Step 3. Surface credit balances to customers
Provide real-time or near-real-time visibility into remaining credits via dashboards, account pages, or in-app indicators. Include alerts when balances run low—80% consumption is a common threshold for notifications.
Step 4. Connect credits to billing and entitlements
Integrate credit tracking with your billing platform to handle resets, top-ups, overages, and entitlement enforcement. Billing software with usage-based capabilities automates the connection between metering and invoicing, reducing manual reconciliation work.
AI Credits in Enterprise Contracts
Enterprise deals add complexity to credit-based pricing through commitments, pooling, and custom terms.

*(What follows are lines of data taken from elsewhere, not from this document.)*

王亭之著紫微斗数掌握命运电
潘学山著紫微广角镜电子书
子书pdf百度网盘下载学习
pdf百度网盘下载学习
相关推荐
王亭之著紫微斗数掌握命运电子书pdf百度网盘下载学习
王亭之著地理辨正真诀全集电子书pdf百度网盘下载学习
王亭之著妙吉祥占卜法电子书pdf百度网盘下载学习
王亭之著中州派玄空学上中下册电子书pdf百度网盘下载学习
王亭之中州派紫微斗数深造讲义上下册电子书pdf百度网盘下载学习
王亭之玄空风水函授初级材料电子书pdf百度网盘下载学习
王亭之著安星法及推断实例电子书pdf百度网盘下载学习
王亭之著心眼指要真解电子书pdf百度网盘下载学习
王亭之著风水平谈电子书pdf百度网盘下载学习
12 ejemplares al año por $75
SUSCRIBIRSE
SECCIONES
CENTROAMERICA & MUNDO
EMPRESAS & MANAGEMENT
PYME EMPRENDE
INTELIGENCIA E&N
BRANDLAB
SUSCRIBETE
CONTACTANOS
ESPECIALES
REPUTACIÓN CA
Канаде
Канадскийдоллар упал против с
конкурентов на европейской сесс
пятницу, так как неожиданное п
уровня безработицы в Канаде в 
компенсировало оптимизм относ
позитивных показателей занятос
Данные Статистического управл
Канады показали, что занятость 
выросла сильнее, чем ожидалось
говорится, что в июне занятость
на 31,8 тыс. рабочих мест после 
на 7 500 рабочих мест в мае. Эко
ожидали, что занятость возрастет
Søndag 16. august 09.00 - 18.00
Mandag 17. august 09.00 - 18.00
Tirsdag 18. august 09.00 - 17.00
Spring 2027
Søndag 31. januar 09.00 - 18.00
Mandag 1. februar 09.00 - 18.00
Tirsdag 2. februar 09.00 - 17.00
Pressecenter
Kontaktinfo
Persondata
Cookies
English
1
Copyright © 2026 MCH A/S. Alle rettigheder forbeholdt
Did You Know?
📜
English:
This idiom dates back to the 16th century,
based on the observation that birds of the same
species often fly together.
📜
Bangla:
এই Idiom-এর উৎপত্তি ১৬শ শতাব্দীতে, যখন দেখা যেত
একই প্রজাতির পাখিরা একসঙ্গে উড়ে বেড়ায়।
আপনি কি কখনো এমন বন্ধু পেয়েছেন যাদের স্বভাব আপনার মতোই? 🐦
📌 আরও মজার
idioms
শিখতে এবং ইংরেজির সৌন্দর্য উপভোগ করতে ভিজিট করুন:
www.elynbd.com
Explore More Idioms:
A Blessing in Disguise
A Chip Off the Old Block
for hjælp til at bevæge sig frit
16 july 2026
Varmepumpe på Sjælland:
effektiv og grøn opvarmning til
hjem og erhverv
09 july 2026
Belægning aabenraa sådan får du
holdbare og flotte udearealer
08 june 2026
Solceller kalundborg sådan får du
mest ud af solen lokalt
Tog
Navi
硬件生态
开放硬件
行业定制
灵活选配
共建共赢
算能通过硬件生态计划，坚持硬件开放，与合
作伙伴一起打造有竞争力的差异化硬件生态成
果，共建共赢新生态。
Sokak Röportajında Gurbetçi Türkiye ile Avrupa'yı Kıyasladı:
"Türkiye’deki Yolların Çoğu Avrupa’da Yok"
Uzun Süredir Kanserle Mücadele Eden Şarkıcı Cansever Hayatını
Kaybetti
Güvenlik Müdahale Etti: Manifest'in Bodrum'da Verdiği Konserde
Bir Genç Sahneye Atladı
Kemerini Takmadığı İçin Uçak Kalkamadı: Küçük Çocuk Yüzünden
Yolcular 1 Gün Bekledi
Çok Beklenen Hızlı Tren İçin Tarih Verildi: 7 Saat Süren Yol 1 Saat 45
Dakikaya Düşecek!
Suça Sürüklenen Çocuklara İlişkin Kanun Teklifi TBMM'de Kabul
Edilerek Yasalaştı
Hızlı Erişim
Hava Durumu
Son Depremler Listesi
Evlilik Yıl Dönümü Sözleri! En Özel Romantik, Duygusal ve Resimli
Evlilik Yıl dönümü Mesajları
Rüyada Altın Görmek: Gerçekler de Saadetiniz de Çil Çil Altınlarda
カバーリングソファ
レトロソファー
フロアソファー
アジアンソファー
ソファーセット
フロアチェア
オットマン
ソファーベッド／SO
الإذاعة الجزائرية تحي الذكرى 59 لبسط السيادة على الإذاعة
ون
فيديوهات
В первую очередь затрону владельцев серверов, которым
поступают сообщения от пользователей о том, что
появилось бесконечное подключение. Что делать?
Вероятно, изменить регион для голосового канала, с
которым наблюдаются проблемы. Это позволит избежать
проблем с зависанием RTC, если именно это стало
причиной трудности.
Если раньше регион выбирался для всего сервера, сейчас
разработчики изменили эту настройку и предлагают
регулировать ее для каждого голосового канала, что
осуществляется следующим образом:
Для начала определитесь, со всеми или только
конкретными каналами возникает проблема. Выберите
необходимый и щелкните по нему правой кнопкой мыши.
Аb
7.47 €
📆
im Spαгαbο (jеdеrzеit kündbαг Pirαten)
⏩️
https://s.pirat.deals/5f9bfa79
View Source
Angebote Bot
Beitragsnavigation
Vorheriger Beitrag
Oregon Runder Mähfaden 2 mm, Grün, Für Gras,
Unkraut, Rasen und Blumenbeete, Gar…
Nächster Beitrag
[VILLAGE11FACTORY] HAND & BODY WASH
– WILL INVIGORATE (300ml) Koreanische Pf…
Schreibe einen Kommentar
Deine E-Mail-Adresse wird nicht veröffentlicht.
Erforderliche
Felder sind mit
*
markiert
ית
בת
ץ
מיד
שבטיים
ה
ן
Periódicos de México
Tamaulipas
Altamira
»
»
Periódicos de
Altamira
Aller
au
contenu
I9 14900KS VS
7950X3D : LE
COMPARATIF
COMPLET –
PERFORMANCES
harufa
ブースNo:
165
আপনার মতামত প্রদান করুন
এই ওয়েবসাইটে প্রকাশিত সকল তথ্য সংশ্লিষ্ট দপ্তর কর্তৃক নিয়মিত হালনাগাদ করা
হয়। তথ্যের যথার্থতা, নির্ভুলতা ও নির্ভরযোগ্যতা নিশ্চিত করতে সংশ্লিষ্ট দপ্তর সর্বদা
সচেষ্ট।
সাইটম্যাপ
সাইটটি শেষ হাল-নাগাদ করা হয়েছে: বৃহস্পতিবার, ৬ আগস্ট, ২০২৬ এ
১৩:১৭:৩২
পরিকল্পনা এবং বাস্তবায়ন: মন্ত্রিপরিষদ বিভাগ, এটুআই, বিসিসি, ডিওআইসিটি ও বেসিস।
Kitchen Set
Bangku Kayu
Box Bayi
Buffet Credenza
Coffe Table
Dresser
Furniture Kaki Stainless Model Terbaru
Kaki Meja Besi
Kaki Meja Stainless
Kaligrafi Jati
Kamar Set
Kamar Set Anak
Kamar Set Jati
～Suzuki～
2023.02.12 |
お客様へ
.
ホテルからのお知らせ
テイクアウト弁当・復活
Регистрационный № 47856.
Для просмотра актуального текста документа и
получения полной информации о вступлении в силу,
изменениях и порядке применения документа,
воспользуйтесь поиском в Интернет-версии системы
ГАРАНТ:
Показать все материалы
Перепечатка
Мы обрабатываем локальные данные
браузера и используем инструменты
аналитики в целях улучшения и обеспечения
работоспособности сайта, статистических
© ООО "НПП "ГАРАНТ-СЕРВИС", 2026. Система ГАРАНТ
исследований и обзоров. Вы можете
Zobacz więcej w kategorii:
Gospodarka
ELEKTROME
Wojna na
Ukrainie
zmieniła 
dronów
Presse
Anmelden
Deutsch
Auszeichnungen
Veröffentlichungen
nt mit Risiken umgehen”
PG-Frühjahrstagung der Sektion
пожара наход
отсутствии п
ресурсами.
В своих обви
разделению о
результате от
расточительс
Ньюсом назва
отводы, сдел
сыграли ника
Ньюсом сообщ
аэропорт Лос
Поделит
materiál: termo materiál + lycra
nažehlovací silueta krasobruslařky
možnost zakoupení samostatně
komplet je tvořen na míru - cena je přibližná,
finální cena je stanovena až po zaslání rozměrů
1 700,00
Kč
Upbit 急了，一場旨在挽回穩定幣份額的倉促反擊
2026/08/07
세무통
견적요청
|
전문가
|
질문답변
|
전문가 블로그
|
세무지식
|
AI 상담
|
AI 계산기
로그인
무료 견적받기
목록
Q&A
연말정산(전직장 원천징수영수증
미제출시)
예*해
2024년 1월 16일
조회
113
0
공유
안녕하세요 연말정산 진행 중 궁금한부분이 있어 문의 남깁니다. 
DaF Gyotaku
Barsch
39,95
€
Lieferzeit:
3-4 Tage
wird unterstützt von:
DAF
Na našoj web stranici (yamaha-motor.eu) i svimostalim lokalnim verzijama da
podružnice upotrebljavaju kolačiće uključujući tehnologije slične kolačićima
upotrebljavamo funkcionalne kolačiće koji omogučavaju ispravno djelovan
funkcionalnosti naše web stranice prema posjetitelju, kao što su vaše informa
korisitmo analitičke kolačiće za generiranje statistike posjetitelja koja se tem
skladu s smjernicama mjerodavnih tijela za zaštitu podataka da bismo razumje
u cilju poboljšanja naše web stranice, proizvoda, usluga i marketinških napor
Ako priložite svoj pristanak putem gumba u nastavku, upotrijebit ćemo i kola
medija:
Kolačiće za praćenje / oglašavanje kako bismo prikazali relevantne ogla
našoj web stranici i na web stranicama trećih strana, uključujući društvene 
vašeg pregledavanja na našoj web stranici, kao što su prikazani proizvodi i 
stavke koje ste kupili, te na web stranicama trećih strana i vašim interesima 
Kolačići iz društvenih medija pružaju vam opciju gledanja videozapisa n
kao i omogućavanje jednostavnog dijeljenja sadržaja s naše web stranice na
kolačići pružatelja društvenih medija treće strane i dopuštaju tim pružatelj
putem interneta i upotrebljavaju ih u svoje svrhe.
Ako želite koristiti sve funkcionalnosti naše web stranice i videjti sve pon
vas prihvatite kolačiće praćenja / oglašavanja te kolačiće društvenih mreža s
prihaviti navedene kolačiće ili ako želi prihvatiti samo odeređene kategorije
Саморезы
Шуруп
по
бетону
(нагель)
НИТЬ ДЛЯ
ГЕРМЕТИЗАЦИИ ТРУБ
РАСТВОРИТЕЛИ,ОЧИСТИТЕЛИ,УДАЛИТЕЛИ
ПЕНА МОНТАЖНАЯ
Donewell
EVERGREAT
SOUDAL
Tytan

Annual spend commitments and true-ups
Enterprise customers often commit to a minimum annual credit purchase in exchange for volume discounts. If actual consumption falls short of the commitment, a true-up invoice covers the difference at period end. If consumption exceeds the commitment, overage billing applies at contracted rates.
Pooled credits across business units
Large organizations may pool credits across departments, subsidiaries, or geographic regions. This requires visibility into allocation and consumption by entity, which becomes important for internal chargebacks and cost allocation.
Overages and capacity contracts
Overages occur when usage exceeds committed credits. Capacity contracts let customers reserve a credit volume at a negotiated rate, providing cost predictability for high-volume users. Billing systems that handle capacity contracts automatically calculate true-ups and overage charges without manual intervention.
Tracking AI Credits with Ordway
For companies implementing AI credit pricing, Ordway’s usage-based billing capabilities handle the full lifecycle—from credit metering and drawdowns to rollovers, prepaid balances, and revenue recognition under ASC 606. The platform tracks ARR and MRR for credit-based revenue alongside traditional subscription metrics, giving finance teams a unified view of recurring revenue performance.
Frequently Asked Questions
How are AI credits different from API tokens?
AI credits are a billing and pricing unit representing the cost of AI actions, while API tokens are technical units measuring input and output size for language models. One API call might consume thousands of tokens but cost a single credit. Credits abstract away technical complexity for customers while tokens remain relevant for developers monitoring model usage.
Can AI credits be refunded or transferred between customers?
Most AI credit systems do not allow refunds or transfers because credits represent prepaid compute capacity. Policies vary by provider, so reviewing terms of service before purchase is worthwhile. Some enterprise contracts may negotiate custom refund or transfer provisions.
How do AI credits affect gross margin for SaaS companies?
Credits are typically priced above the underlying compute cost to preserve margin. If credit pricing is too low relative to inference costs, gross margin erodes as AI usage grows. Companies typically target healthy gross margins on credit-based revenue, though the exact percentage varies by the cost structure of underlying AI models.
Are AI credits subject to sales tax?
Tax treatment depends on jurisdiction and whether credits are classified as prepaid services or digital goods. Some jurisdictions tax at the time of purchase, others at consumption. Consulting a tax advisor or using tax automation software helps ensure compliance across different markets.
How do AI credits compare to pure usage-based billing?
Credits bundle usage into a purchasable or allocated unit, while pure usage-based billing charges per action without a credit abstraction. Credits simplify customer understanding—”you have 100 credits remaining”—but add accounting complexity for prepaid balances and breakage. Pure usage billing is simpler to account for but can create unpredictable customer bills.